Paris qui dort
René Clair (1925)
"Paris qui dort" est le premier film réalisé par René CLAIR même s'il n'est sorti faute de distributeur qu'après la diffusion de "Entr acte" (1924) au Théâtre des Champs-Elysées. Les deux films sont de toutes façons aujourd'hui réunis sur un même DVD ce qui est logique car ils ont de profondes affinités. Par ailleurs, les copies originales de "Paris qui dort" (il y aurait eu deux versions du film circulant conjointement, l'une française et l'autre anglaise) ayant été perdues, le DVD propose deux restitutions différentes. La plus réussie selon moi est la plus récente, celle de 2018 réalisée par la fondation Jérôme Seydoux-Pathé à partir de la copie anglaise du film conservée au British Film Institute. Il s'agit d'une version teintée qui offre des images d'une précision incomparable par rapport à l'autre version (dans laquelle les monuments semblent réduits à des silhouettes prises à contre-jour) et surtout qui ajoute des plans inédits (dont je vais reparler) sur la fin insufflant une puissance fantastique, poétique et cinématographique au métrage bien moins présente dans l'autre version.
"Paris qui dort" comme "Entr'acte" témoigne des deux sources d'inspiration majeures du cinéaste à ses débuts: l'avant-garde expérimentale et surréaliste (dans la lignée d'un Jean EPSTEIN par exemple) et le cinéma primitif, celui de Georges MÉLIÈS en particulier, les deux courants ayant l'onirisme pour trait commun. Un oeil dans le rétroviseur et l'autre tourné vers l'avenir en quelque sorte (ce qui s'accorde bien avec son pseudonyme "clairvoyant", son véritable nom étant René Chomette). S'y ajoute dans "Paris qui dort" une fascination pour la tour Eiffel et sa dentelle de métal aux formes géométriques que l'on retrouve dans son court-métrage ultérieur "La Tour" (1928) (que l'on peut voir en bonus sur le DVD ou gratuitement sur la plateforme de streaming de la Cinémathèque HENRI).

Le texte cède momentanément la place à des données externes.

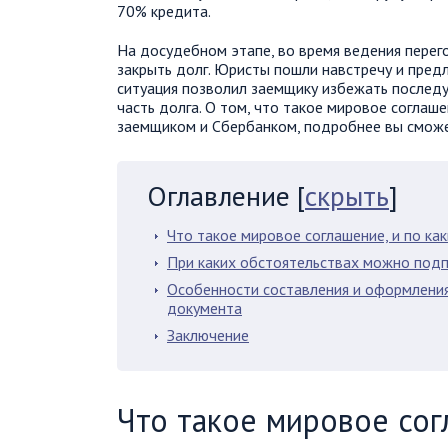
70% кредита.
На досудебном этапе, во время ведения перего
закрыть долг. Юристы пошли навстречу и пред
ситуация позволил заемщику избежать последу
часть долга. О том, что такое мировое соглаш
заемщиком и Сбербанком, подробнее вы сможет
Оглавление
[
скрыть
]
Что такое мировое соглашение, и по ка
При каких обстоятельствах можно под
Особенности составления и оформления
документа
Заключение
Что такое мировое сог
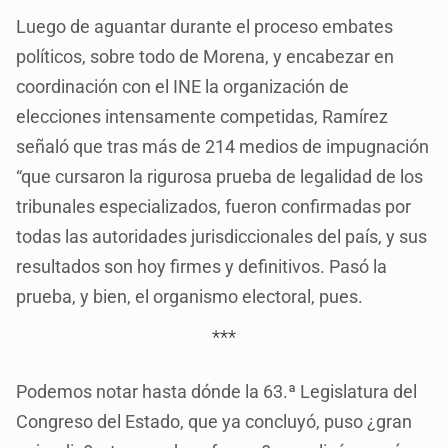
Luego de aguantar durante el proceso embates
políticos, sobre todo de Morena, y encabezar en
coordinación con el INE la organización de
elecciones intensamente competidas, Ramírez
señaló que tras más de 214 medios de impugnación
“que cursaron la rigurosa prueba de legalidad de los
tribunales especializados, fueron confirmadas por
todas las autoridades jurisdiccionales del país, y sus
resultados son hoy firmes y definitivos. Pasó la
prueba, y bien, el organismo electoral, pues.
***
Podemos notar hasta dónde la 63.ª Legislatura del
Congreso del Estado, que ya concluyó, puso ¿gran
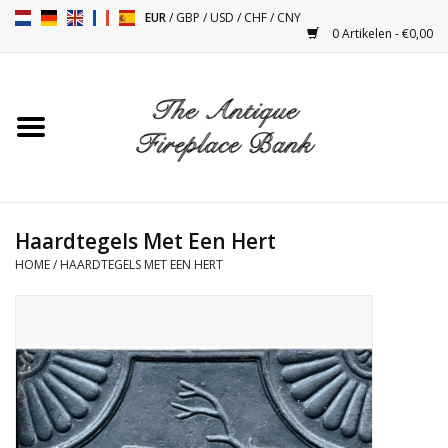
EUR
/
GBP
/
USD
/
CHF
/
CNY
0 Artikelen - €0,00
Home
Antieke Schouwen
Haard Installatie en Decor
Toebehoren
Haardtegels Met Een Hert
HOME
/
HAARDTEGELS MET EEN HERT
Kacheltjes
Tafels
Antiquiteiten en Vintage
Objecten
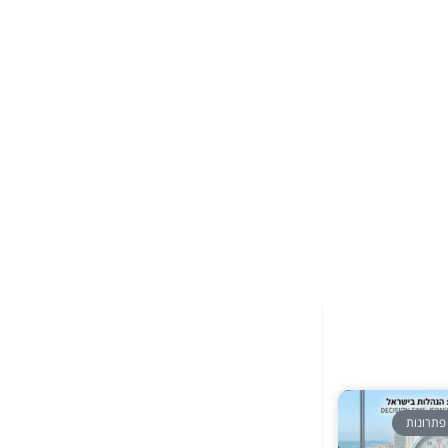
פתרונות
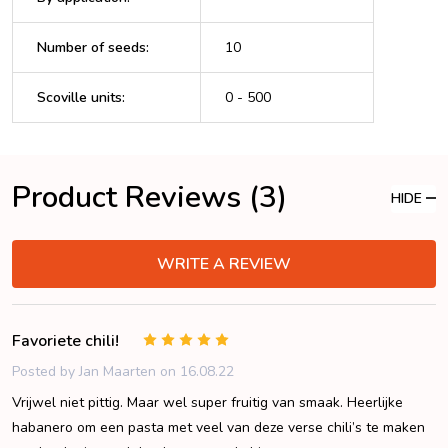
Number of seeds
:
10
Scoville units
:
0 - 500
Product Reviews (3)
HIDE
WRITE A REVIEW
Favoriete chili!
5
Posted by
Jan Maarten
on 16.08.22
Vrijwel niet pittig. Maar wel super fruitig van smaak. Heerlijke
habanero om een pasta met veel van deze verse chili’s te maken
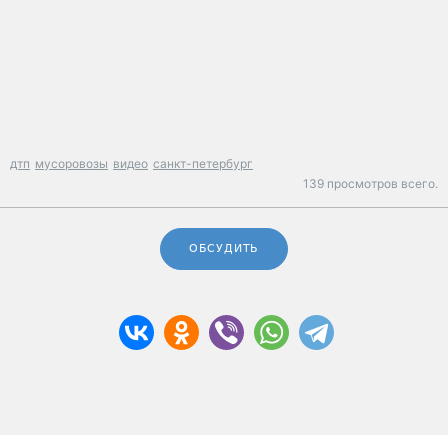
дтп
мусоровозы
видео
санкт-петербург
139 просмотров всего.
ОБСУДИТЬ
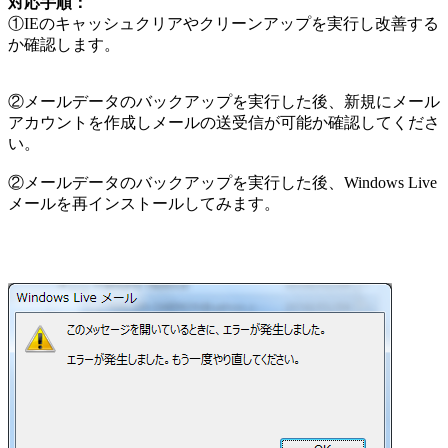
対応手順：
①IEのキャッシュクリアやクリーンアップを実行し改善する
か確認します。
②メールデータのバックアップを実行した後、新規にメール
アカウントを作成しメールの送受信が可能か確認してくださ
い。
②メールデータのバックアップを実行した後、Windows Live
メールを再インストールしてみます。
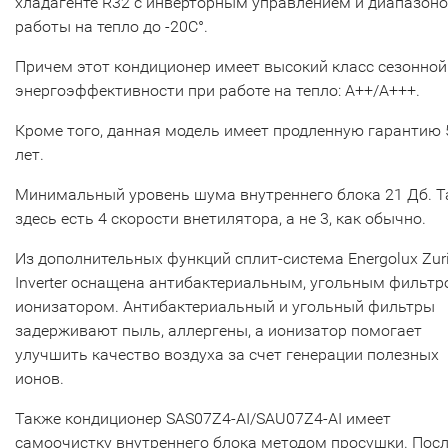
хладагенте R32 с инверторным управлением и диапазон
работы на тепло до -20С°.
Причем этот кондиционер имеет высокий класс сезонной
энергоэффективности при работе на тепло: А++/А+++.
Кроме того, данная модель имеет продленную гарантию 
лет.
Минимальный уровень шума внутреннего блока 21 Дб. 
здесь есть 4 скорости внетилятора, а не 3, как обычно.
Из дополнительных функций сплит-система Energolux Zur
Inverter оснащена антибактериальным, угольным фильтр
ионизатором. Антибактериальный и угольный фильтры
задерживают пыль, аллергены, а ионизатор помогает
улучшить качество воздуха за счет генерации полезных
ионов.
Также кондиционер SAS07Z4-AI/SAU07Z4-AI имеет
самоочистку внутреннего блока методом просушки. Пос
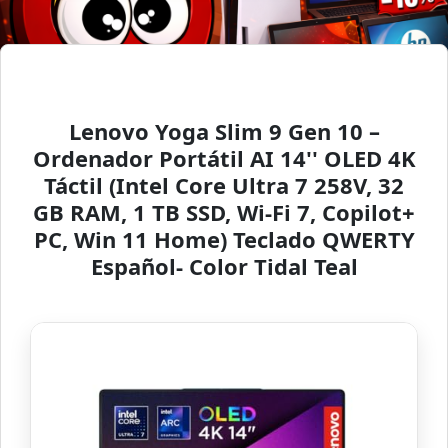
Lenovo Yoga Slim 9 Gen 10 –
Ordenador Portátil AI 14'' OLED 4K
Táctil (Intel Core Ultra 7 258V, 32
GB RAM, 1 TB SSD, Wi-Fi 7, Copilot+
PC, Win 11 Home) Teclado QWERTY
Español- Color Tidal Teal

"Paris qui dort" n'est pas un film parfait (il y a quelques longueurs au milieu du film en dépit de sa courte durée), néanmoins c'est un film incontournable pour tous les amoureux du cinéma. Le début et la fin (grâce aux plans rajoutés dans la restauration la plus récente) sont d'une immense poésie rétrofuturiste. On y voit le gardien de la tour Eiffel qui en descendant de son perchoir découvre que toute la ville a été mystérieusement pétrifiée à 3h25 du matin. Le sous-titre du film "Le Rayon diabolique" nous laisse deviner par quoi et de fait, ce fameux rayon s'actionne dans un dispositif qui fait penser à celui de "Metropolis" (1927), film rétrofuturiste qui lui est contemporain. On a donc une assez saisissante définition visuelle de ce qu'est le cinéma: un art du mouvement dans l'espace et le temps qui est aussi l'enfermement dans un cadre et la suspension du temps. Le cinéma fabrique de l'éternité en capturant l'instant comme le fait la photographie mais recréé l'illusion du mouvement naturel ce que dissipe René Clair en créant des arrêts sur image à volonté à l'intérieur de son film ou bien au contraire en accélérant leur défilement. Très loin de l'image méprisante que plus tard la nouvelle vague a donné de lui (le fameux "cinéma de papa" destiné aux "vieilles dames" pour reprendre des expressions de François TRUFFAUT), René CLAIR s'avère avoir été un esprit pionnier et un poète de l'image aux visions pas si éloignées de celles d'un Terry GILLIAM (l'influence du rétrofuturisme et de Georges MÉLIÈS est très forte dans leurs deux univers).